Since these changes have a significant impact on withholding amounts, there is a risk individuals’ annual withholding may not be adequate to cover the full tax liability. Let’s take a more incisive look at the effects of the Tax Cuts and Job Act.
Payroll Tax Withholding Amounts
The new tax law made sweeping changes to the tax brackets and rates of individuals, payroll systems updated their withholding tax tables to reflect the new IRS calculations and employee withholding amounts were recalibrated. But does the employer obligation stop there?
To help individuals better understand the impact of TCJA on their taxes, the IRS has provided a user-friendly set of tools. It has updated its withholding tax calculator, Publication 505 and Tax Withholding and Estimated Tax to incorporate the new changes. It has also embarked on educational efforts to help employees determine the correct amount of taxes deducted from their pay.
The IRS was expected to revise the 2019 W-4 to reflect the new tax act. Due to push back in the payroll community, these changes have been slated to be released in the spring/summer of 2019 for the 2020 W-4 instead. However, it is always advisable for employees to fill in a new W-4 each year or when there are changes to financial or personal situations such as marriage, children and a big raise, among others.
Reviewing Withholding Amounts
The best advice an employer can give employees is to use the withholding tax calculator to check their withholding amounts to ensure that it’s not too little. If it is, they will receive a likely unexpected tax bill during tax time next year. They could potentially also be subject to penalties for underpayment.
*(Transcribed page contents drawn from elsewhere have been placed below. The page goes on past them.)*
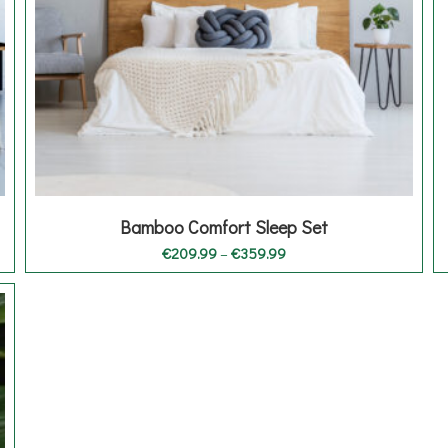
Bamboo Comfort Sleep Set
Price
€
209.99
–
€
359.99
range:
€209.99
through
€359.99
The IRS states that penalties may result if the total payments made from estimated and withholding tax aren’t equal to at least 90 percent of the yearly tax liability or 100 percent of the amount paid in the previous tax year.
The following categories of people are those that are most affected by the Tax Cuts and Job Act.
- Two-income families.
- Individuals who itemized deductions in 2017.
- Individuals with dependents under age 17 or who claim credits such as the Child Tax Credit.
- Individuals who work part of the year or hold two or more jobs at the same time.
- Individuals with large tax bills or tax refund for 2017.
Communicating with Employees
No employer is a substitute for a tax advisor, so care must be taken to ensure any communication to employees about validating their tax withholding adequacy is properly worded. Time is running out for individuals to adjust their full-year withholding without significantly impacting their take-home pay. By issuing a recommendation to use the IRS calculator or to check in with a tax professional can deflect any potential ire or confusion should an employee end up with a tax bill instead of a refund next year!
Your communication could be as simple as “It is advised that you do a withholding check as soon as possible. You can use the IRS withholding calculator, which has been updated to incorporate the new tax changes. When using the calculator, ensure that you have your recent pay stubs, earned income tax credit, number of children eligible for Child Tax Credit and an estimated value of your income for the present year.
After checking your withholding amounts, if you find that changes are necessary, fill out a new W-4 and submit it to your Payroll Department or make the changes online in your employee self-service portal.”
While employers are not obligated beyond applying the correct tax withholding calculations to each employee paycheck, the impact of the level and complexity of changes in the tax cuts and job act is unknown. By giving your employees a “heads up,” you may save them from a big surprise come tax time next year!